Comparing the Mean and the Median
The median is the value on the measurement axis that separates the smoothed histogram into two parts, with half (50%) of the area under each part of the curve. The mean is a bit harder to visualize. If the histogram were balanced on a triangle (a fulcrum), it would tilt unless the triangle was positioned at the mean. The mean is the balance point for the distribution.
Three identical curves above three different horizontal axes are shown. All three curves start just above the horizontal axis, go up and right at a steep angle, reach a peak close to the left side of the horizontal axis, go down and right at a gentle angle, and end just above the horizontal axis.
- For the first curve, a point on the horizontal axis just to the right of the peak is labeled "Median." The areas under the curve to the left and right of this point are labeled "Equal areas."
- For the second curve, a point on the horizontal axis just to the right of the peak is labeled "Mean."
- The third curve's axis is drawn tilting down and to the right with the curve tilting along with it. A triangle labeled "Fulcrum" is positioned under the horizontal axis just to the left of the peak such that the top point of the triangle touches the axis. A point on the horizontal axis just to the right of the peak is labeled "Mean."
When the histogram is symmetric, the point of symmetry is both the dividing point for equal areas and the balance point, and the mean and the median are equal. However, when the histogram is unimodal (single-peaked) with a longer upper tail (positively skewed), the outlying values in the upper tail pull the mean up, so it generally lies above the median. For example, an unusually high exam score raises the mean but does not affect the median. Similarly, when a unimodal histogram is negatively skewed, the mean is generally smaller than the median
Three curves above three different horizontal axes are shown.
- The first curve is symmetrical and starts just above the horizontal axis, goes up and right, reaches a peak, goes down and right, and ends just above the horizontal axis.
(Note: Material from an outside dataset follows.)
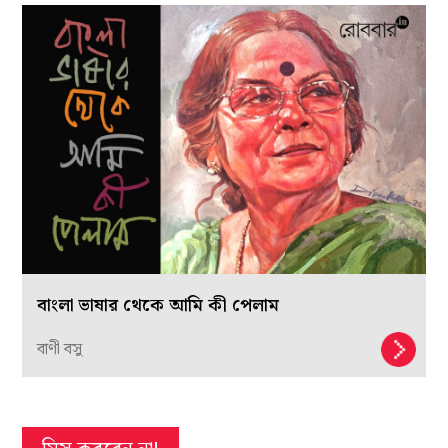
বাংলা ভাষার থেকে আমি কী পেলাম
বাণী বসু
The point on the horizontal axis below the peak is labeled "Mean = Median."
- The second curve starts just above the horizontal axis, goes up and right at a steep angle, reaches a peak close to the left side of the horizontal axis, goes down and right at a gentle angle, and ends just above the horizontal axis. A point on the horizontal axis just to the right of the peak is labeled "Median" and a point a bit further to the right is labeled "Mean."
- The third curve starts just above the horizontal axis, goes up and right at a gentle angle, reaches a peak close to the right side of the horizontal axis, goes down and right at a steep angle, and ends just above the horizontal axis. A point on the horizontal axis just to the left of the peak is labeled "Median" and a point a bit further to the left is labeled "Mean."